踏み台サーバー自体のパッチ適用・鍵管理・可用性という運用負荷が残り、22番ポートのインバウンドも開いたままです。「踏み台を運用しない」「インバウンドを開けない」という要件を満たしません。

B. 対象インスタンスにElastic IPを付与し、SSHの待ち受けポートを22番から変更したうえでキーペアで接続する

プライベートサブネットのインスタンスをインターネットへ露出させることになり、要件と逆行します。ポート番号を変えても待ち受け自体は残るため、実質的なセキュリティ向上にもなりません。

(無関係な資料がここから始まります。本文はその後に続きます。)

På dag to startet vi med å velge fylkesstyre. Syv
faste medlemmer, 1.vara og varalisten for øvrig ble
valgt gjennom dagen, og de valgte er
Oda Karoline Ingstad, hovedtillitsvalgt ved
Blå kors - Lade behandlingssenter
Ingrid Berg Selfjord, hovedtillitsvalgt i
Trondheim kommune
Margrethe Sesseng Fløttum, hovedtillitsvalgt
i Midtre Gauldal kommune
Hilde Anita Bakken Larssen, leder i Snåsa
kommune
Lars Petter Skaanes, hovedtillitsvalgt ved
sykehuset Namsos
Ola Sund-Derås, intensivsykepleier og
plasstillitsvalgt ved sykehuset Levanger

C. AWS Systems Manager Session Managerを使用し、SSM Agentが必要なエンドポイントへ到達できるようにしてセッションを確立する

正解です。アウトバウンド方向の接続だけでセッションが成立するため、セキュリティグループのインバウンドルールを空にしたまま運用できます。

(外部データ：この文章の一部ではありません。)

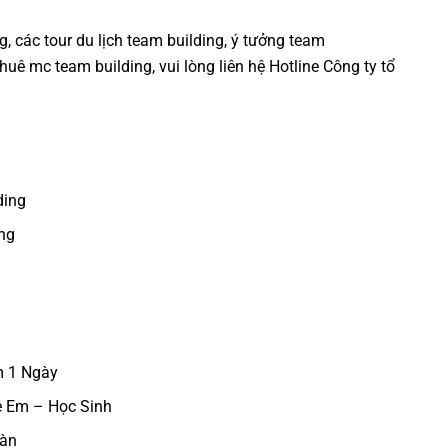
ng
, các tour
du lịch team building
,
ý tưởng team
thuê mc team building
, vui lòng liên hệ Hotline
Công ty tổ
ding
ng
m 1 Ngày
ẻ Em – Học Sinh
gàn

D. EC2 Instance Connectを有効化し、マネジメントコンソールのブラウザ経由でSSH接続する

EC2 Instance Connectでコンソールから接続する構成は、インスタンスがEC2 Instance Connectサービスのプレフィックスリストからの22番インバウンドを許可し、かつ到達可能である必要があります。インバウンドを一切開けないという要件に反します。

実務での使いどころ

AWS Systems Manager Session Manager は、EC2 インスタンスやオンプレミスサーバーに対してブラウザまたは AWS CLI からシェルセッションを張れる機能である。仕組みの要点は通信の向きにあり、インスタンス上で動く SSM Agent が Systems Manager のエンドポイントへ「アウトバウンドで」接続し、その経路上にセッションを載せる。したがってインスタンス側のセキュリティグループにインバウンドルールを一切書かなくても接続でき、踏み台サーバーもキーペアも不要になる。接続の可否は IAM ポリシー(ssm:StartSession など)で制御され、誰がいつどのインスタンスに接続したかは CloudTrail に残る。 設計上の前提として、インスタンスには AmazonSSMManagedInstanceCore を含む IAM インスタンスプロファイルが必要で、かつ SSM のエンドポイントへ到達できる経路が必要になる。プライベートサブネットの場合、経路の作り方は 2 通りある。1 つは NAT Gateway 経由でインターネットへ出る方法、もう 1 つは ssm / ssmmessages / ec2messages の 3 つの Interface 型 VPC エンドポイントを作り、インターネットに出ずに到達させる方法である。後者は NAT Gateway の固定費を避けられ、通信を AWS ネットワーク内に留められる。セッションの内容は S3 や CloudWatch Logs へ記録でき、KMS でセッションを暗号化することもできる。 SAA-C03 では「踏み台サーバーをなくしたい」「SSH ポートを開けたくない」「キーペアを管理したくない」「接続を監査したい」という要件が出たら Session Manager が正解になる。誤答には踏み台 EC2 の構築、SSH ポート番号の変更、パブリック IP の付与といった従来型の構成が並ぶ。プライベートサブネットで NAT Gateway を使わずに済ませる文脈では、VPC エンドポイント 3 種の話まで踏み込んで問われることがある。